> _Input_:
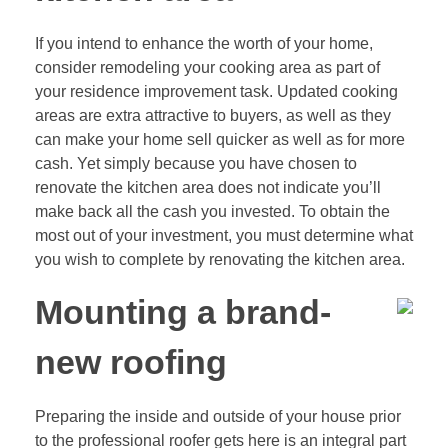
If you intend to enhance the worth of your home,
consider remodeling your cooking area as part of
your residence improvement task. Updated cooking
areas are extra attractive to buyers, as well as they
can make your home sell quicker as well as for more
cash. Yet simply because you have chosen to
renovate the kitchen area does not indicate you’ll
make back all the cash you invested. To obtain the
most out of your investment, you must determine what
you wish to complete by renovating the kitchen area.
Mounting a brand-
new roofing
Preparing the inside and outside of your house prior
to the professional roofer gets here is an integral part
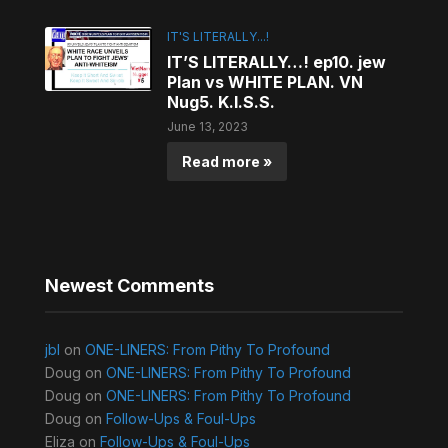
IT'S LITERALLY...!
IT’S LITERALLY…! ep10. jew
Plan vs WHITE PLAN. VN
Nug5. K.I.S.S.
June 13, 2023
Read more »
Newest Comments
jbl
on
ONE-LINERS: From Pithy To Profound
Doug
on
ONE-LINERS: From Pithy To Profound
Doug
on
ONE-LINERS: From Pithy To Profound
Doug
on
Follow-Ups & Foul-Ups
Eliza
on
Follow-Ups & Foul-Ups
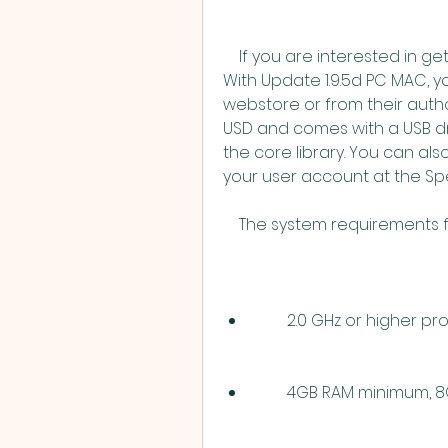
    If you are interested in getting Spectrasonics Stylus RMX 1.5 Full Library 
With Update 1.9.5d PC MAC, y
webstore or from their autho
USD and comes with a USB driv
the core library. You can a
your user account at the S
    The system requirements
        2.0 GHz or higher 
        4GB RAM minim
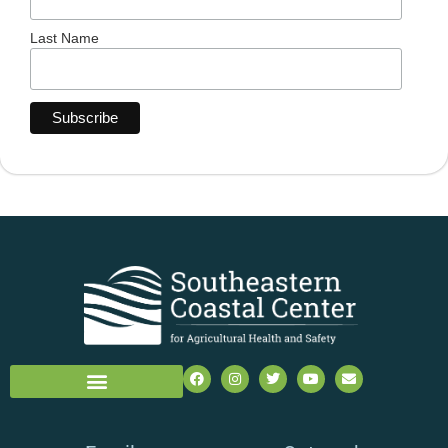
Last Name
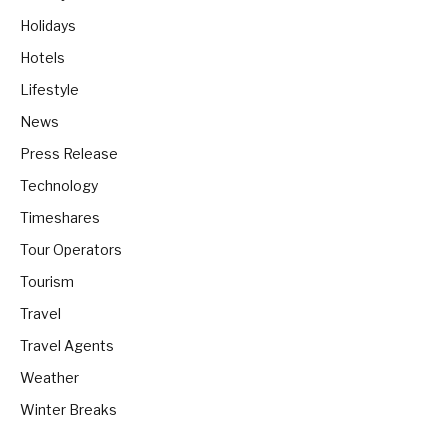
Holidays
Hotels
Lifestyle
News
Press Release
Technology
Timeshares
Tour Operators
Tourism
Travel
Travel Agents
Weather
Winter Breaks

> _About this exercise_: All lines carrying the word "well" must be copied from the data above.

> _Answer section_:
areas are extra attractive to buyers, as well as they
can make your home sell quicker as well as for more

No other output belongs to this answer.